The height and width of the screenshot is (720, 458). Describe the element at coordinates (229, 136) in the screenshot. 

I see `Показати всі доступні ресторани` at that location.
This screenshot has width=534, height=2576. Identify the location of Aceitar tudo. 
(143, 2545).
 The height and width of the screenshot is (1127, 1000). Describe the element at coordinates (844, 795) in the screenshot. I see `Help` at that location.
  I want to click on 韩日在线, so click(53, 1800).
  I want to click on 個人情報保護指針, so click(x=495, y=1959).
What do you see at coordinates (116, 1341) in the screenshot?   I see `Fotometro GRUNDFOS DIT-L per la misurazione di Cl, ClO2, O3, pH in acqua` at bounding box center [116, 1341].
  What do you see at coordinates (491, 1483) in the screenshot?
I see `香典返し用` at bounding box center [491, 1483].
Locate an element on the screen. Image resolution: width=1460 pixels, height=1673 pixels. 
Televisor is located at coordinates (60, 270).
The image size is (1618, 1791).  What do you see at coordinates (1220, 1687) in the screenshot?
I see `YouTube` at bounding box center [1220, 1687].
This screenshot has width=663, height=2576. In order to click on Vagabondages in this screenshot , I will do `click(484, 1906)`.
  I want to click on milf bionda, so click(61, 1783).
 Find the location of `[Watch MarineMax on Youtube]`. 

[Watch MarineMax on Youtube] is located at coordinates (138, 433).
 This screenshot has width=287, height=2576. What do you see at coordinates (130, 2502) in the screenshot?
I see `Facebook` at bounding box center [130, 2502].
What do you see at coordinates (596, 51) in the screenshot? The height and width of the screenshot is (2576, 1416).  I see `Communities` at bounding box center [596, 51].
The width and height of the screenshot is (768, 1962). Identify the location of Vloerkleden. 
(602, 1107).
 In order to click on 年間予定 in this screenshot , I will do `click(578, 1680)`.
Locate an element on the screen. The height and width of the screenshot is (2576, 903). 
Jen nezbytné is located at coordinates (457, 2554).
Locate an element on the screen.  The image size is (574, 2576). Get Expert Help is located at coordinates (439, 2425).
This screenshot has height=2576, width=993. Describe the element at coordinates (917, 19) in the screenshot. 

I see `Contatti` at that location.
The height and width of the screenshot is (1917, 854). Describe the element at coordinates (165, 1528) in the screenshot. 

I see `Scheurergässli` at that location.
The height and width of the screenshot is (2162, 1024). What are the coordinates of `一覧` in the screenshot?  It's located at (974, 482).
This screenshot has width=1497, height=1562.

__________________________________________________

Each line of the data should be given back exactly.

§ **ANSWER TO THE PROBLEM**
The height and width of the screenshot is (720, 458). Describe the element at coordinates (229, 136) in the screenshot. 

I see `Показати всі доступні ресторани` at that location.
This screenshot has width=534, height=2576. Identify the location of Aceitar tudo. 
(143, 2545).
 The height and width of the screenshot is (1127, 1000). Describe the element at coordinates (844, 795) in the screenshot. I see `Help` at that location.
  I want to click on 韩日在线, so click(53, 1800).
  I want to click on 個人情報保護指針, so click(x=495, y=1959).
What do you see at coordinates (116, 1341) in the screenshot?   I see `Fotometro GRUNDFOS DIT-L per la misurazione di Cl, ClO2, O3, pH in acqua` at bounding box center [116, 1341].
  What do you see at coordinates (491, 1483) in the screenshot?
I see `香典返し用` at bounding box center [491, 1483].
Locate an element on the screen. Image resolution: width=1460 pixels, height=1673 pixels. 
Televisor is located at coordinates (60, 270).
The image size is (1618, 1791).  What do you see at coordinates (1220, 1687) in the screenshot?
I see `YouTube` at bounding box center [1220, 1687].
This screenshot has width=663, height=2576. In order to click on Vagabondages in this screenshot , I will do `click(484, 1906)`.
  I want to click on milf bionda, so click(61, 1783).
 Find the location of `[Watch MarineMax on Youtube]`. 

[Watch MarineMax on Youtube] is located at coordinates (138, 433).
 This screenshot has width=287, height=2576. What do you see at coordinates (130, 2502) in the screenshot?
I see `Facebook` at bounding box center [130, 2502].
What do you see at coordinates (596, 51) in the screenshot? The height and width of the screenshot is (2576, 1416).  I see `Communities` at bounding box center [596, 51].
The width and height of the screenshot is (768, 1962). Identify the location of Vloerkleden. 
(602, 1107).
 In order to click on 年間予定 in this screenshot , I will do `click(578, 1680)`.
Locate an element on the screen. The height and width of the screenshot is (2576, 903). 
Jen nezbytné is located at coordinates (457, 2554).
Locate an element on the screen.  The image size is (574, 2576). Get Expert Help is located at coordinates (439, 2425).
This screenshot has height=2576, width=993. Describe the element at coordinates (917, 19) in the screenshot. 

I see `Contatti` at that location.
The height and width of the screenshot is (1917, 854). Describe the element at coordinates (165, 1528) in the screenshot. 

I see `Scheurergässli` at that location.
The height and width of the screenshot is (2162, 1024). What are the coordinates of `一覧` in the screenshot?  It's located at (974, 482).
This screenshot has width=1497, height=1562.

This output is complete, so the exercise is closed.